In mid-2020, the New York State Courts introduced the Electronic Document Delivery System, a Covid-era online submission portal for prosecutors and defense attorneys. Alas, it has not improved efficiency: ADAs are now widely expected to email or hand over their material in-person or via online drives. Defense teams never even open many of these digital documents, but prosecutors still must complete EDDS Certificates of Compliance before trials can go forward.

Discovery reforms have dramatically curtailed the flow of criminal justice cases in New York City. As of October 21, 2021 (the most recent date available in the court system), prosecutors have filed certificates of compliance on a mere 21 percent of the more than 40,000 felony and misdemeanor cases pending more than 20 days. In Manhattan, it’s 15 percent. In the Bronx, it’s 10 percent. At the same time, cases without Certificates of Compliance are getting dismissed at increasing rates. New York City felony and misdemeanor dismissal rates jumped from 41 percent in 2019 to 57 percent in 2020 to just under 70 percent by October 2021.

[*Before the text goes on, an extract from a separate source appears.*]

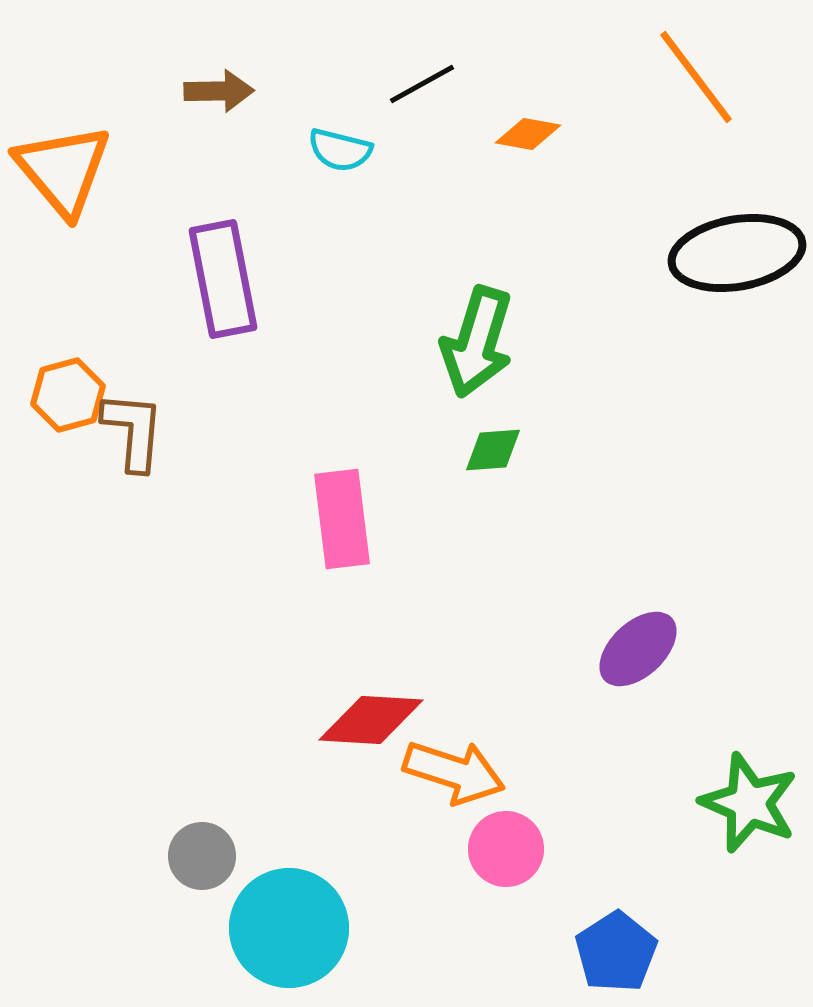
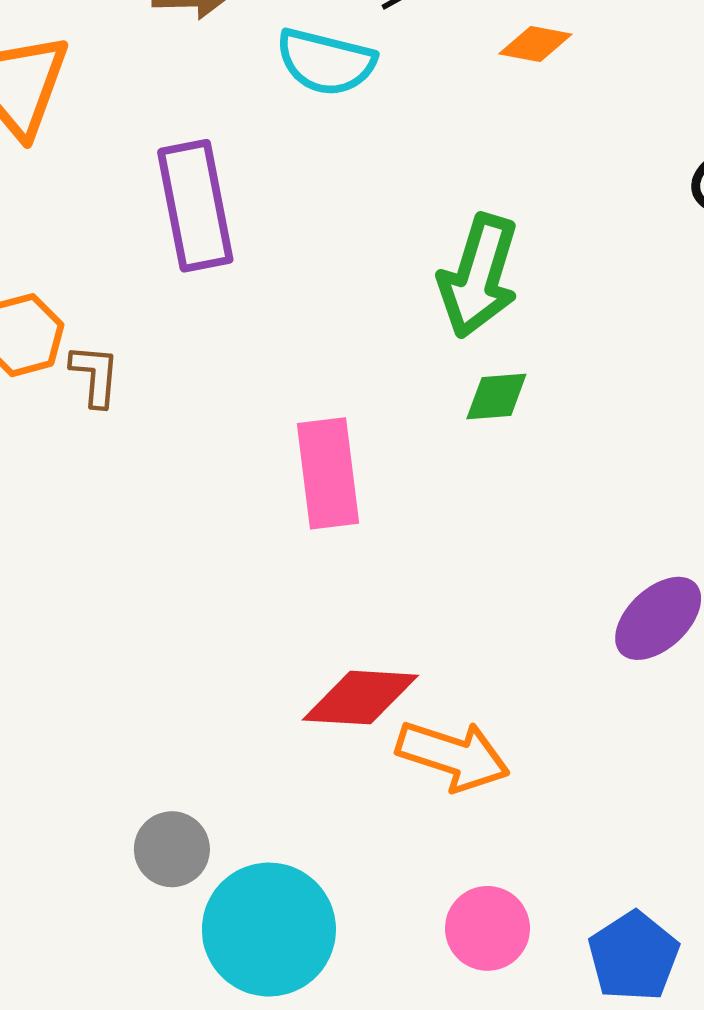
cyan semicircle: (340, 150) -> (326, 62), size x1.4
brown L-shape: (133, 431) -> (95, 375), size x0.7
pink circle: (506, 849) -> (487, 928), moved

In May 2020, the legislature modified discovery reform, relieving the requirement that prosecutors disclose the curriculum vitaes of experts not yet hired. Now Governor Hochul is further proposing to lighten the burden on ADAs to a more feasible level of “substantial compliance.” Prosecutors can submit discovery that is still missing, say, a memo book or a piece of footage, as long as the material doesn’t substantively differ from what is submitted.

This will still leave an enormous burden on prosecutors, but it nudges things in the right direction. The legislature should go much further. Public safety will not return until the wheels of justice are allowed to turn.